General Santos City—One of the highlights in President Marcos’ second State of the Nation Address (Sona) was his emphatic commitment to increase agricultural productivity and uplift the lives of farmers and fisherfolk in the country. While this has been a perennial refrain we hear from past presidents’ Sonas, and because Mr. Marcos is the concurrent agriculture secretary, it takes on an anticipated improvement of the lives of rural farmers, among whom are in the lowest rung of the agricultural hierarchy of workers—impoverished landless farmworkers. They are always at the mercy of their masters—the big farm owners.

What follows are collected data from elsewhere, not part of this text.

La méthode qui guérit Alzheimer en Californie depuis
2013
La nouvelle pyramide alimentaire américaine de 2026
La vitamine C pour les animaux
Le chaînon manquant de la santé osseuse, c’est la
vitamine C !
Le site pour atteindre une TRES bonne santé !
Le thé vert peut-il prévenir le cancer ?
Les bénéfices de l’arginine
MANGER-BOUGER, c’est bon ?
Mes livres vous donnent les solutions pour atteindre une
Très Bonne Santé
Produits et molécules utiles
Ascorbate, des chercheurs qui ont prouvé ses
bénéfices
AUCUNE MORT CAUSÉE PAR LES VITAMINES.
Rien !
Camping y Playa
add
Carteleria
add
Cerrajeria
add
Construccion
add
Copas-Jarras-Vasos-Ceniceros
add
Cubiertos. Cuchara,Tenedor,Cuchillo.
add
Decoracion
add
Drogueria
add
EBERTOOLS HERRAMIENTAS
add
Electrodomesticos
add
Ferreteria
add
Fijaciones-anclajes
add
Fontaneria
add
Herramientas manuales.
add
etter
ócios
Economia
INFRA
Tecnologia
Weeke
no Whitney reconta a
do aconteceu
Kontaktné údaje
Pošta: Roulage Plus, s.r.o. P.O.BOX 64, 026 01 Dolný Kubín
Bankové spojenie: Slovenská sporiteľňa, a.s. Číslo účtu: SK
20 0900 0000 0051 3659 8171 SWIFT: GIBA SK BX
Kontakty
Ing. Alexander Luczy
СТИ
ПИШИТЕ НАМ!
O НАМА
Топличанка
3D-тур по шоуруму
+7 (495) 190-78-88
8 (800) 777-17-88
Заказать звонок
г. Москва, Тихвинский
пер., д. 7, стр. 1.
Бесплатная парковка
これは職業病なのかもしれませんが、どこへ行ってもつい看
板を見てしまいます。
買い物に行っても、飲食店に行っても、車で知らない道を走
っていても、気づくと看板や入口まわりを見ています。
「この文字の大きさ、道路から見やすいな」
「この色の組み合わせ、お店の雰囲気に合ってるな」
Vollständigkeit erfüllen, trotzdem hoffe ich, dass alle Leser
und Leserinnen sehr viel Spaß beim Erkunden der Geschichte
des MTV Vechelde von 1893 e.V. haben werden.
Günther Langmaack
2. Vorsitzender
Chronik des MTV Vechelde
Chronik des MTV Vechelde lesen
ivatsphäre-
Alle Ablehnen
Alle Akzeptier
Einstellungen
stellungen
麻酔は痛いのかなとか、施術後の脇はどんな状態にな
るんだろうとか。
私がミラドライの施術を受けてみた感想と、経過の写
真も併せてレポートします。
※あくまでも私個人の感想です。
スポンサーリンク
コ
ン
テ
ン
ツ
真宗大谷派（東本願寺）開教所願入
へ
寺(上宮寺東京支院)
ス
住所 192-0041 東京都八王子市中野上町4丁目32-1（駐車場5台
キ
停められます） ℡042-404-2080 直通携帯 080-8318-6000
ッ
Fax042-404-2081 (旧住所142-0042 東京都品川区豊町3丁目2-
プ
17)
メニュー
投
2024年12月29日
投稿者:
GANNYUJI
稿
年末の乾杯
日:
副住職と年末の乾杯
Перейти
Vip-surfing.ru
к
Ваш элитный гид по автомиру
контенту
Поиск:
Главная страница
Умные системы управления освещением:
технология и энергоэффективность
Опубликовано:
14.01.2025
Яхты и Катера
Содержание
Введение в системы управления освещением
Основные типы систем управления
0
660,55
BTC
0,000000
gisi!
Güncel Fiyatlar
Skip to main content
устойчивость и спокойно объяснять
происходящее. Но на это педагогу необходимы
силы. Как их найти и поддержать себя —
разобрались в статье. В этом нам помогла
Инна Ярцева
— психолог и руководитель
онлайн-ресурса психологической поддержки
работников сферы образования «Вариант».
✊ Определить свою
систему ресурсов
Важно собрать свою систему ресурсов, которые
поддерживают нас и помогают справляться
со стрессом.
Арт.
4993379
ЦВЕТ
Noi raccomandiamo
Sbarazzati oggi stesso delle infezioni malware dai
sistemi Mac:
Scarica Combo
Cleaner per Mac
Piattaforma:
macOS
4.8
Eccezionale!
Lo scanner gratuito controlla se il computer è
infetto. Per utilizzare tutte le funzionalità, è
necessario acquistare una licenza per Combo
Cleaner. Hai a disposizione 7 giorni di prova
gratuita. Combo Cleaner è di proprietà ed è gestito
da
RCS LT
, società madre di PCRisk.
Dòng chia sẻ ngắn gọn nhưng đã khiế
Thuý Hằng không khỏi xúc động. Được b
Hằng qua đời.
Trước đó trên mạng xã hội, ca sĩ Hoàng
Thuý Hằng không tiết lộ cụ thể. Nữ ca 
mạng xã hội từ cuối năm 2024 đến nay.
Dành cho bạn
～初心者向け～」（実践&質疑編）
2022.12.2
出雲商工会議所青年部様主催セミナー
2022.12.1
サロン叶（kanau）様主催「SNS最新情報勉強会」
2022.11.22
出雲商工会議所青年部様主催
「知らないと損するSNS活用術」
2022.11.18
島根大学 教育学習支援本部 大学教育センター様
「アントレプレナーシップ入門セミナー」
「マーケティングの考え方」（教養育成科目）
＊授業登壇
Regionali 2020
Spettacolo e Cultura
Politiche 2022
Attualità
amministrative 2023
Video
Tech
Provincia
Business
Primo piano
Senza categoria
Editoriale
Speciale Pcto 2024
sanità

In the avowed tuna capital of the country, several landless farmers in the rural barangay of Tinagacan, located near the boundary between General Santos City and the mountainous municipality of Malungon, Sarangani province, are reeling from the runaway daily increase of basic commodities like rice and fish products.
Big corn farm owners in the barangay call on rural landless farmworkers to do the actual farming, starting with soil preparation, planting, weeding, and harvesting. These corn farm owners skimp on costs related to the maintenance of the farms, like weeding, and ensuring that the corn plants produce good quality of corn ears. They let the corn in their farm fields grow on their own, alongside the pesty weeds that sometimes grow taller than the corn plants.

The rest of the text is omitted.